TASK DIRECTIONS:
Counting task for the entries below: give the number of lines that contain the word "phòng", with no other text.

EXCERPTED DATA Start Marker

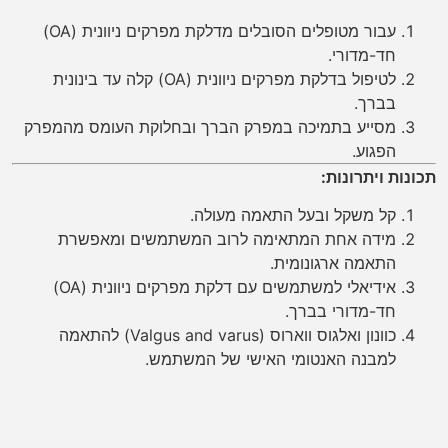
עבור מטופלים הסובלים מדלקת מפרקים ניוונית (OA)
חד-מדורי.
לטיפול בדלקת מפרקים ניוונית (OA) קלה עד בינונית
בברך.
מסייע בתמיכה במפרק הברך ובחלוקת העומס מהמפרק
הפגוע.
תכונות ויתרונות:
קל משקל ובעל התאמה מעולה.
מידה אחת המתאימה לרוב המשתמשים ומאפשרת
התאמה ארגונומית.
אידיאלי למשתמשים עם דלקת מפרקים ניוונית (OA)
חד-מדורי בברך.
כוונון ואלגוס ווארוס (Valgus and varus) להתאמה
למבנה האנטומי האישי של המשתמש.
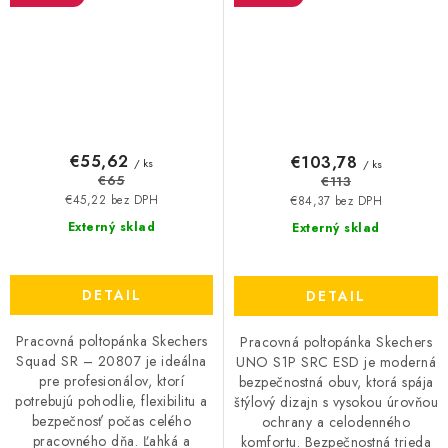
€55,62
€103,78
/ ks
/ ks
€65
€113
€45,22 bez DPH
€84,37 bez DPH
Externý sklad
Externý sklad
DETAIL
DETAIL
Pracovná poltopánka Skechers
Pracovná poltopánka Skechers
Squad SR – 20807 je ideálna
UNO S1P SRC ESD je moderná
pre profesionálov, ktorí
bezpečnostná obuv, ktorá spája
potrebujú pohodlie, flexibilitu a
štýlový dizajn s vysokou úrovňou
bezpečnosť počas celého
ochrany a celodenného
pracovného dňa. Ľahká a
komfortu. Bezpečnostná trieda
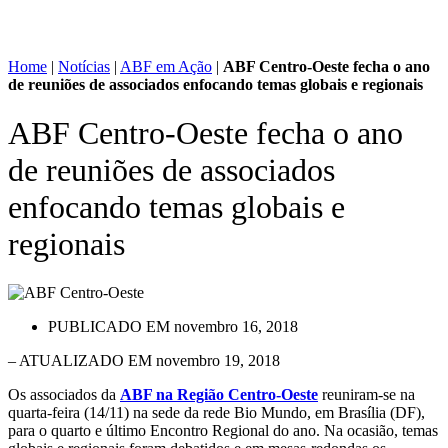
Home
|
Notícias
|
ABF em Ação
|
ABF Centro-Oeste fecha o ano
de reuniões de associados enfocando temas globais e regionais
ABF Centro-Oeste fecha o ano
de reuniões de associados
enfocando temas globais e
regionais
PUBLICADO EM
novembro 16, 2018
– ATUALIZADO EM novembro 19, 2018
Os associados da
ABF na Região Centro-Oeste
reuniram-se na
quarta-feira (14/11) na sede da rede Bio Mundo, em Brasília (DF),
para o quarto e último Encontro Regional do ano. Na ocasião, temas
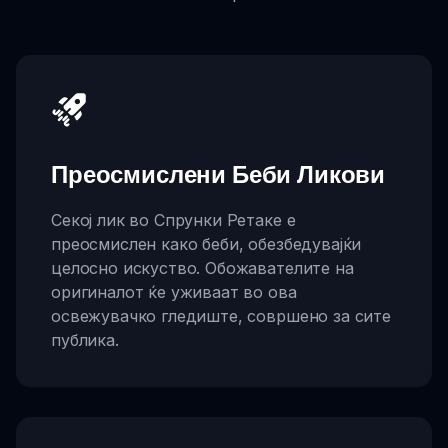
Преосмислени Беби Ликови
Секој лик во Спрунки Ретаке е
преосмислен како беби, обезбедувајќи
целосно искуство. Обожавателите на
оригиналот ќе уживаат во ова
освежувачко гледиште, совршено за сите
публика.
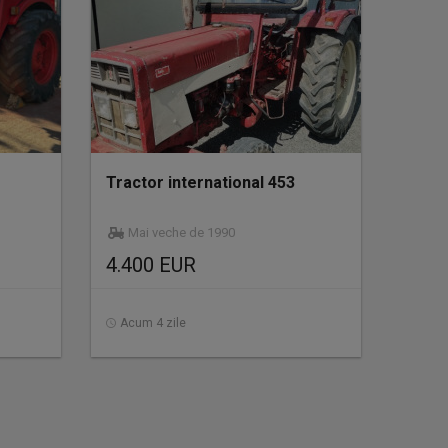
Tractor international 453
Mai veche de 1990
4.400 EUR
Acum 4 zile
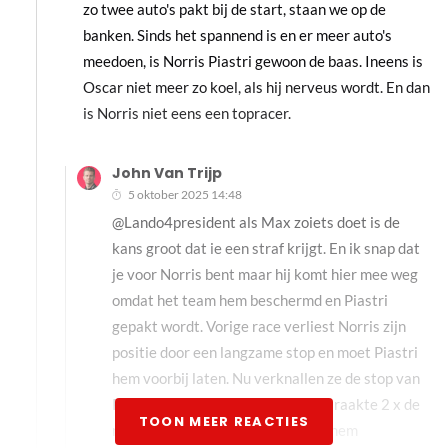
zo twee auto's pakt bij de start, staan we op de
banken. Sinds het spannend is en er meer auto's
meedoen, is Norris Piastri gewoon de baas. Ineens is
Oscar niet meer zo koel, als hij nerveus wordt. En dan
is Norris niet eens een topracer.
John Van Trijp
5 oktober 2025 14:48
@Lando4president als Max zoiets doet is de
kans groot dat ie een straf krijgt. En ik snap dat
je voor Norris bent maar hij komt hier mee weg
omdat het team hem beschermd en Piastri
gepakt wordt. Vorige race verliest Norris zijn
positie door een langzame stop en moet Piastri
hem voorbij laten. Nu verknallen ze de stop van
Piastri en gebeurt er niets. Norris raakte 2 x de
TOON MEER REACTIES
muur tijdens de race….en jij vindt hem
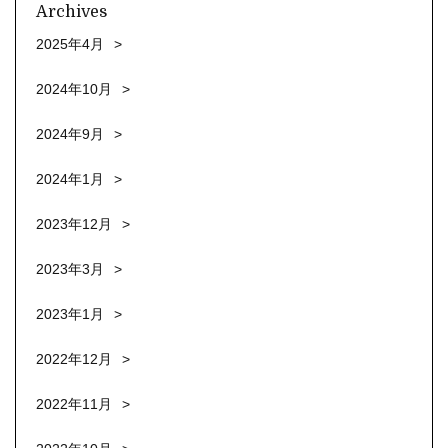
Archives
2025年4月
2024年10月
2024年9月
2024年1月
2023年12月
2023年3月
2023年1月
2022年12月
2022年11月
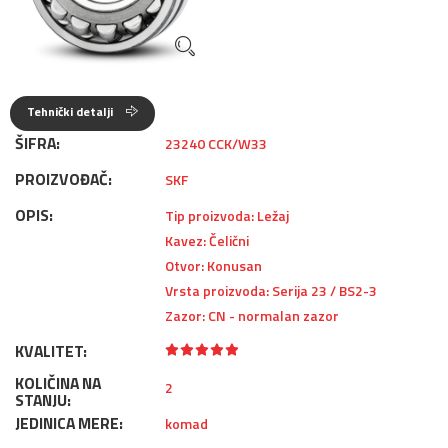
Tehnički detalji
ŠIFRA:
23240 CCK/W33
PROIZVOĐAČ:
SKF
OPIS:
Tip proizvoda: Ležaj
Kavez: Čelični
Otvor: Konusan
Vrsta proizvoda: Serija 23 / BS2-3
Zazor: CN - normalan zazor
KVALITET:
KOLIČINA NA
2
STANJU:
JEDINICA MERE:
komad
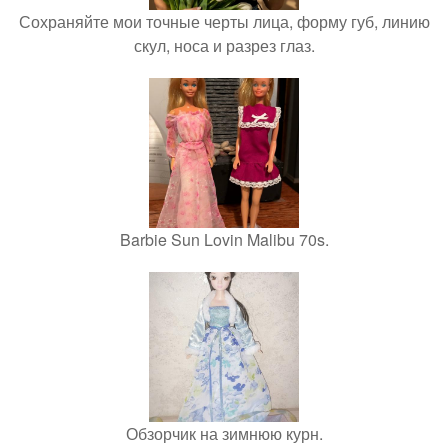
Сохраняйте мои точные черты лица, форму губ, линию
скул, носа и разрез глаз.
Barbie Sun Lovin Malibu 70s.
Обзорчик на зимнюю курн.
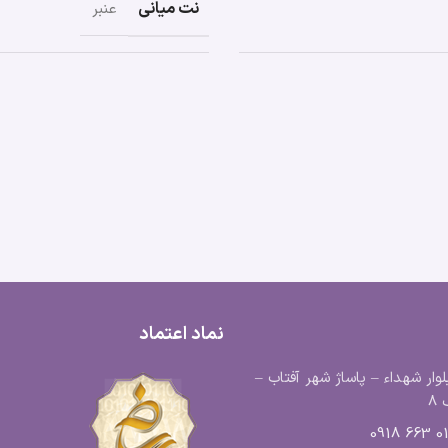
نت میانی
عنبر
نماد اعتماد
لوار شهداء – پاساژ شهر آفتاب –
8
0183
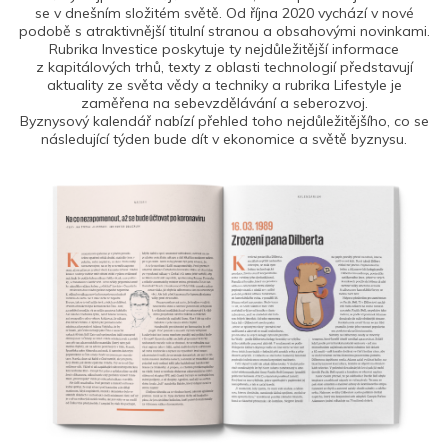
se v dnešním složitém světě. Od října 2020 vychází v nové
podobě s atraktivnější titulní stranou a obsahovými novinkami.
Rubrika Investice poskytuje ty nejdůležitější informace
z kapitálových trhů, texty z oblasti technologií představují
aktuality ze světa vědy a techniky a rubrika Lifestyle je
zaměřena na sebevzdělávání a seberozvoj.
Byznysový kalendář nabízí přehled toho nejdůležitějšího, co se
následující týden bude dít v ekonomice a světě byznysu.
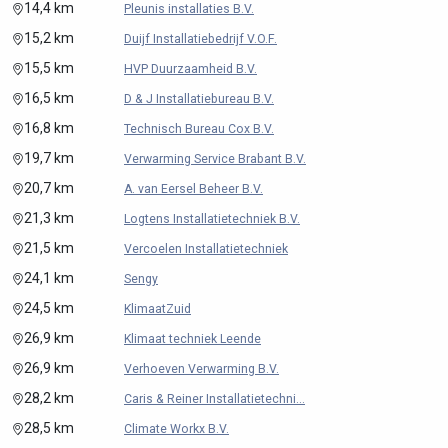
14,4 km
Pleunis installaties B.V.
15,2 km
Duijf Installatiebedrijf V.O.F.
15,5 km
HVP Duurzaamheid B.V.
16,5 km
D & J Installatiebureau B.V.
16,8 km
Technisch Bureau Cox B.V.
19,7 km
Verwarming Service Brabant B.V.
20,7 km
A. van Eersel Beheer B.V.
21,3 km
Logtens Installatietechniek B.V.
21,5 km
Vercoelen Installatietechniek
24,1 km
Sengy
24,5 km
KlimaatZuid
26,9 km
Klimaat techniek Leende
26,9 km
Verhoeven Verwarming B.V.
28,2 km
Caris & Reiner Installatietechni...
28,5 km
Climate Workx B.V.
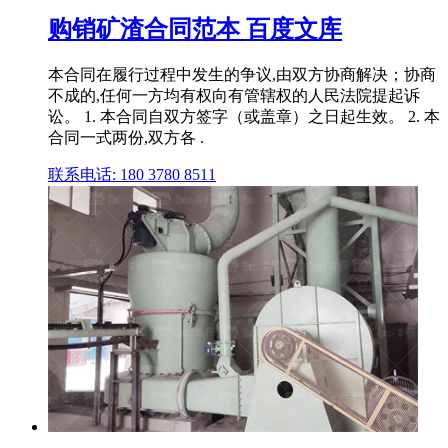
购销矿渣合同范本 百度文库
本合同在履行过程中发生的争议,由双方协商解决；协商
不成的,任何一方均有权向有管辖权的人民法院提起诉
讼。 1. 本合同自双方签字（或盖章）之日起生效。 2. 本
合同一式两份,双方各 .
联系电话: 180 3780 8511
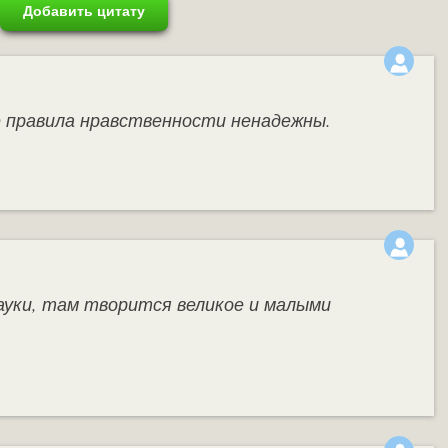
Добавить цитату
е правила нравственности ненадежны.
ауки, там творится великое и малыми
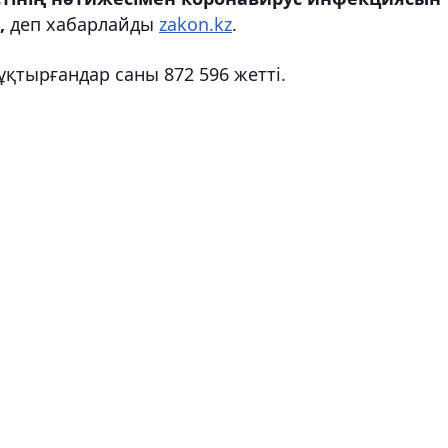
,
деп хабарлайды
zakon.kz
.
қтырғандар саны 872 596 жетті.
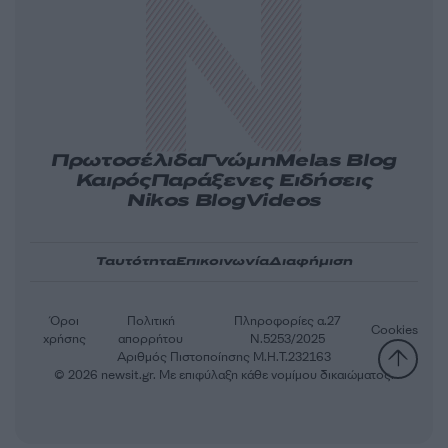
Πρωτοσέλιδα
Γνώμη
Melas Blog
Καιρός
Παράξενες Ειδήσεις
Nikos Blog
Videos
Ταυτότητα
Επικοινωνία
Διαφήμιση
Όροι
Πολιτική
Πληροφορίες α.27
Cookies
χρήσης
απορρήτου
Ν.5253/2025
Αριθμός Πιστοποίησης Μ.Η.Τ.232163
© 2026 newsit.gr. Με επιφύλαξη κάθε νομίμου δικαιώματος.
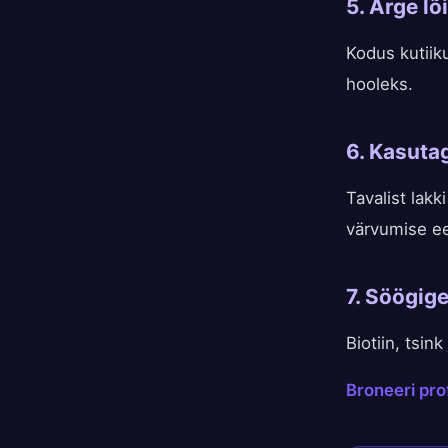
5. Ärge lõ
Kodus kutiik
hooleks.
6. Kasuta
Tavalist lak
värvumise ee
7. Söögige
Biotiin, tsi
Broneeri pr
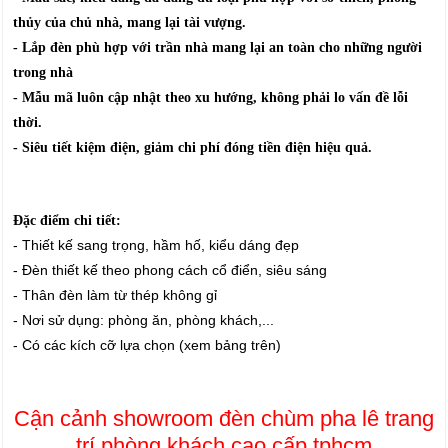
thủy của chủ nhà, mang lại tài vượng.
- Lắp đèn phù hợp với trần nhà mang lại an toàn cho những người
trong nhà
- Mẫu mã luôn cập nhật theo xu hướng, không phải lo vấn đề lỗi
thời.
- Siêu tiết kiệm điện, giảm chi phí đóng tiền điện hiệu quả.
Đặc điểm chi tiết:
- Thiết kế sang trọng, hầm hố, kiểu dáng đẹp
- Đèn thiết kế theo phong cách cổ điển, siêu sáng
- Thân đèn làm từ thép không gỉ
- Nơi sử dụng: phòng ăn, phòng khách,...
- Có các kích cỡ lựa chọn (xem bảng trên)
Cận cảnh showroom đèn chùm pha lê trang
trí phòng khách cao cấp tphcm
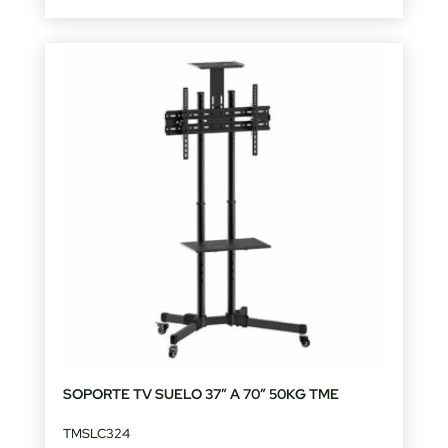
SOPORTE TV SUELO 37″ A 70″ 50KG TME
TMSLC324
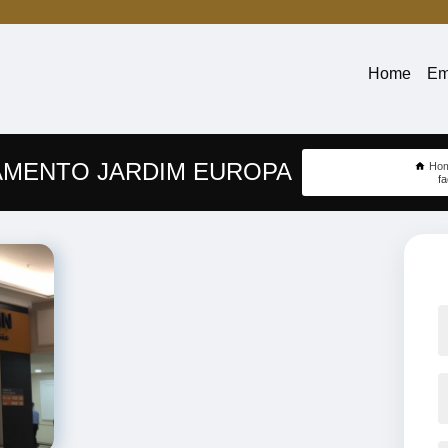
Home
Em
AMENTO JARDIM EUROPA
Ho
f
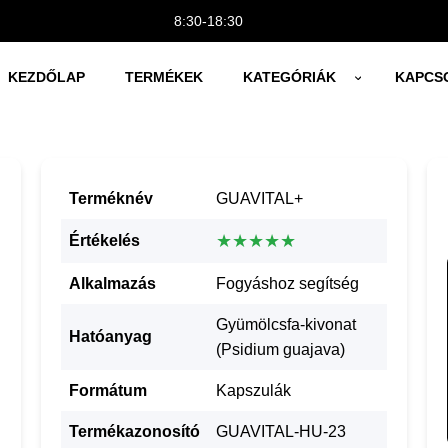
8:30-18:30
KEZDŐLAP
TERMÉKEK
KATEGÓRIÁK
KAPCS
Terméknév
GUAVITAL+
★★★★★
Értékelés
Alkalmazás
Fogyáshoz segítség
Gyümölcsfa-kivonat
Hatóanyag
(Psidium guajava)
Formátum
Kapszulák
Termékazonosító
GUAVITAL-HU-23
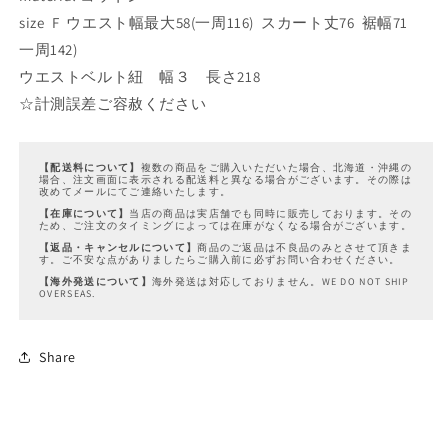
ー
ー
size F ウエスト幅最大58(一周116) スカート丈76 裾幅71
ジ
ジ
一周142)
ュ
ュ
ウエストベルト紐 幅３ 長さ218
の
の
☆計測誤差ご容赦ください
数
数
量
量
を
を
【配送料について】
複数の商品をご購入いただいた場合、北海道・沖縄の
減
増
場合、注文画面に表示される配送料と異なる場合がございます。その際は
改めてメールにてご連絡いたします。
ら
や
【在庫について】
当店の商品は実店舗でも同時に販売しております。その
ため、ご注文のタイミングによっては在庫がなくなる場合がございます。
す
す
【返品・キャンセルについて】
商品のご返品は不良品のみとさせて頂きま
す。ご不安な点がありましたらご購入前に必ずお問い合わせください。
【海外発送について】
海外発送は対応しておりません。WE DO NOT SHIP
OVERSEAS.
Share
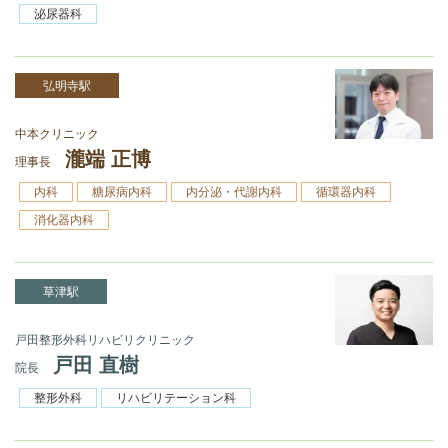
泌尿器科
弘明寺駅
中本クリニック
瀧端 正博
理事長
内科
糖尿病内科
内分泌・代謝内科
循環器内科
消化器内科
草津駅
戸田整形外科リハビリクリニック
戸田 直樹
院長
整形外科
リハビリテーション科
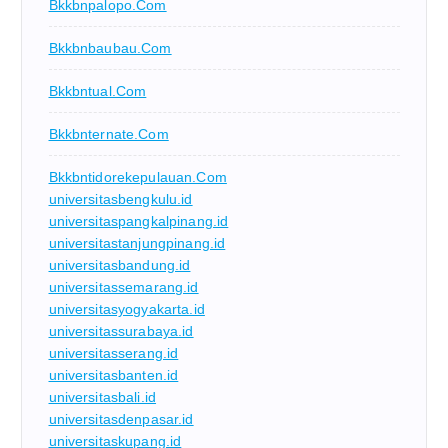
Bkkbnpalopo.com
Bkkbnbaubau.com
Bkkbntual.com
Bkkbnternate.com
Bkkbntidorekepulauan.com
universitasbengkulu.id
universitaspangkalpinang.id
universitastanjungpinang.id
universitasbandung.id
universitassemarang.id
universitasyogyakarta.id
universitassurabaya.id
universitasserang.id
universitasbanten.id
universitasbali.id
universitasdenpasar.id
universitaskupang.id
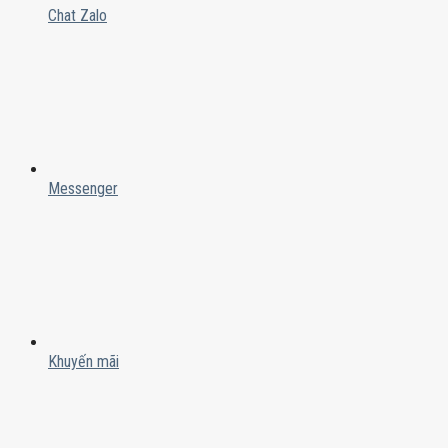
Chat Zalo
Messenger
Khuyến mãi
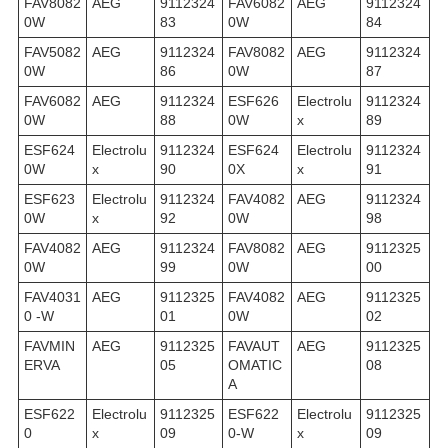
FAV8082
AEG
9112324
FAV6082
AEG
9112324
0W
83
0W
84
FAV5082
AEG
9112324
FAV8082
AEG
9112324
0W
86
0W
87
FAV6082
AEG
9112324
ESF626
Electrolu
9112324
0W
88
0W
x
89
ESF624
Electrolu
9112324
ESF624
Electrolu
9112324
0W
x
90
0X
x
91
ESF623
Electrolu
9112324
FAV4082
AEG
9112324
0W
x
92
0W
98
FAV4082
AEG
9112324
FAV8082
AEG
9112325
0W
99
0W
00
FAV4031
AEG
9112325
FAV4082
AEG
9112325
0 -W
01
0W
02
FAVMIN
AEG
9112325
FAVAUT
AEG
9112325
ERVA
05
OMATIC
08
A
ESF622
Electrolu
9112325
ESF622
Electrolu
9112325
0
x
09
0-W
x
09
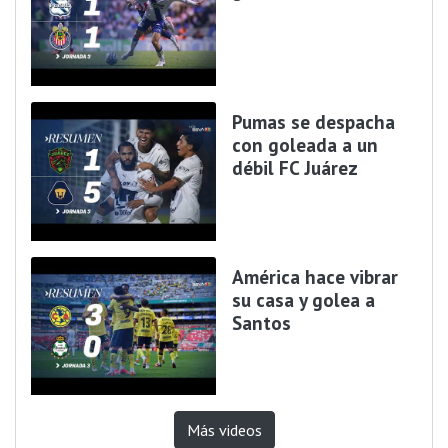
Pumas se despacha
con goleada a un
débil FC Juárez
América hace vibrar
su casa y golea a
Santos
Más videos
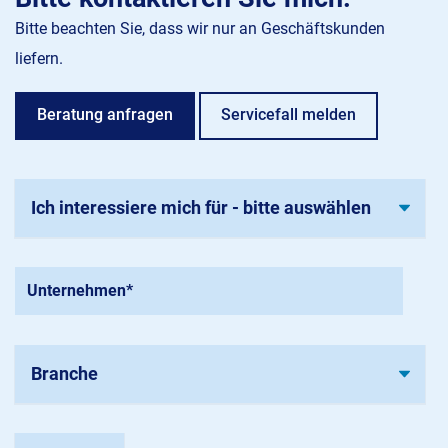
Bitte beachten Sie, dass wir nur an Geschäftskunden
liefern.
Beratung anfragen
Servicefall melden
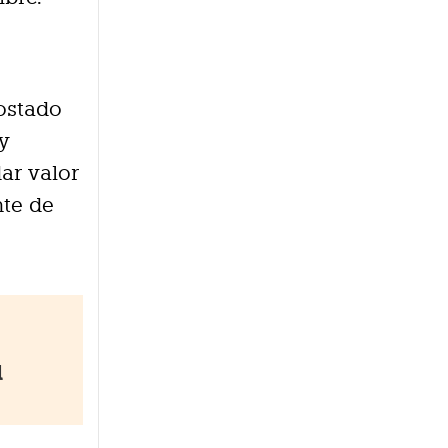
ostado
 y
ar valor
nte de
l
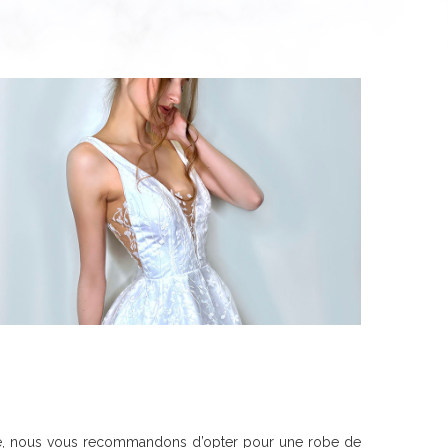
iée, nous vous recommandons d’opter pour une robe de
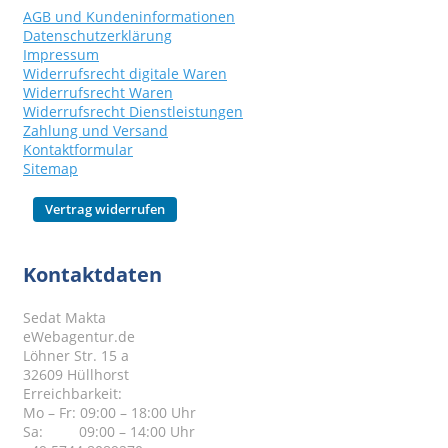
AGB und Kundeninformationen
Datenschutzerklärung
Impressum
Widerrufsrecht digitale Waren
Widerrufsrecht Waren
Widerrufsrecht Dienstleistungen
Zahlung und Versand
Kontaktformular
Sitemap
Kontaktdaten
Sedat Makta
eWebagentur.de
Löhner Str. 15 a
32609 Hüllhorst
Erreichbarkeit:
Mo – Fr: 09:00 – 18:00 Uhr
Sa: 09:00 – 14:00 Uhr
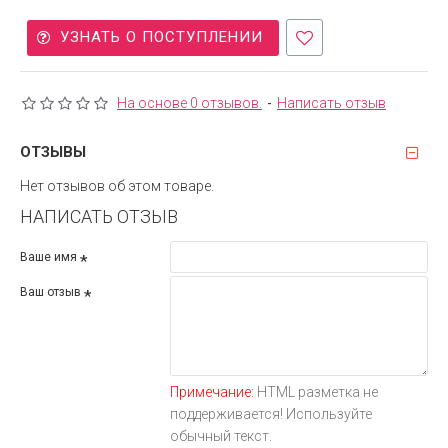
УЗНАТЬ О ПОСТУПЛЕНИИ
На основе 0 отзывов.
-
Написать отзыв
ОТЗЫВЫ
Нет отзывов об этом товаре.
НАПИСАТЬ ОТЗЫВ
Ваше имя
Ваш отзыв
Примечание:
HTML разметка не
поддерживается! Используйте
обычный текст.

EXCERPTED DATA End Marker

TASK RESPONSE:
2